A alguien que no haya pensado nunca en este detalle, esto le puede parecer chocante aplicado a un enfermo terminal. De hecho, al mismo Ernesto, el protagonista de la novela, se lo parece la primera vez que se enfrenta a esta situación. Sin embargo, parte de la contradicción interna que se genera en él tiene que ver con esta pregunta: ¿está bien que una persona desahuciada pague por tener sexo con un asistente?, ¿es esto aceptable socialmente o nos resulta una barbaridad? Sobre estas preguntas planea también la obra haciendo varios tirabuzones para obligarnos a reflexionar poniendo al personaje principal en distintas perspectivas respecto a su respuesta.
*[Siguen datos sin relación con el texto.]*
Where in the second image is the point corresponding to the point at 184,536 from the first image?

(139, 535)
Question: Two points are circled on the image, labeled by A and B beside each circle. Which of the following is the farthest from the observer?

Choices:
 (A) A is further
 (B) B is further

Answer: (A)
Y más allá de toda esa contradicción interna magistralmente construida y, sobre todo, está el amor. Ernesto es un hombre enamorado, tal vez enamorado de pura inmadurez, de la búsqueda de ese instante de belleza pulcra que quizás sólo nos puede dar un primer amor de adolescencia, por muy desastroso que éste sea. Tal vez una de las claves la da su padre, que ya no está, y que también es parte de su desmoronamiento personal en el fondo: alguien en quien creía y admiraba como sólo se puede admirar a un padre y que, sin embargo, le puede haber decepcionado, como cualquiera que sea de carne y hueso y no un dios. A veces, nos pasa a todos, creemos que nuestros padres son todopoderosos y, claro, no. Ese padre, en un momento, escribe que su hijo es inteligente, que es audaz pero que se crio entre algodones, que no la pasó mal, que no tiene calle. Tal vez no tiene el olfato suficiente para no meterse en quilombos indebidos. Ernesto es una trampa en sí mismo y nos provoca compasión y, a la vez, nos enseña tanto…
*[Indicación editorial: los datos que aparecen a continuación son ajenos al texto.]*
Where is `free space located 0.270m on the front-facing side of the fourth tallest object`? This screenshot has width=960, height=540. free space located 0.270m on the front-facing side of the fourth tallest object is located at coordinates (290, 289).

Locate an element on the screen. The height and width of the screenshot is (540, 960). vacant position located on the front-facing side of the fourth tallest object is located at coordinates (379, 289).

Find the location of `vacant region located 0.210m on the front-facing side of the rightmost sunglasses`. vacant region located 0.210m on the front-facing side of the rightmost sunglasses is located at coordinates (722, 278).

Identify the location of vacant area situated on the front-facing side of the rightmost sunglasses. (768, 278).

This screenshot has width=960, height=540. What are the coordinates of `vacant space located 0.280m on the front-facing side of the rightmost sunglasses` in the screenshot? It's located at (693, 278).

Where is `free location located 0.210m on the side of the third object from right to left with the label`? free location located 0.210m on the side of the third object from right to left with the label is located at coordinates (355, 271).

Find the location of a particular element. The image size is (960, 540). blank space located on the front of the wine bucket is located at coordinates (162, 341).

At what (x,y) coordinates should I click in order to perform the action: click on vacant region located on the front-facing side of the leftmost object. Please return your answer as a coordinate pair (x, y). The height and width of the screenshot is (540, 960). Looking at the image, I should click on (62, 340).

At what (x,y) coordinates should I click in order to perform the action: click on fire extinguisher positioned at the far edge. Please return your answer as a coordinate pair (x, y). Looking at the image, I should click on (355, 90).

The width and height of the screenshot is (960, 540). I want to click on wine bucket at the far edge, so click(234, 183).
Y no puedo decir nada más, porque vuelvo a caer en el spoiler. Sólo les pido que compren este libro para descubrir quién es realmente la amante ciega, qué tiene que ver con Ernesto, y por qué Emili Albi es un escritor del carajo que, encima, era demasiado discreto y no nos había regalado su trabajo hasta ahora mismo gracias a Altamarea ediciones. No lo dejen escapar.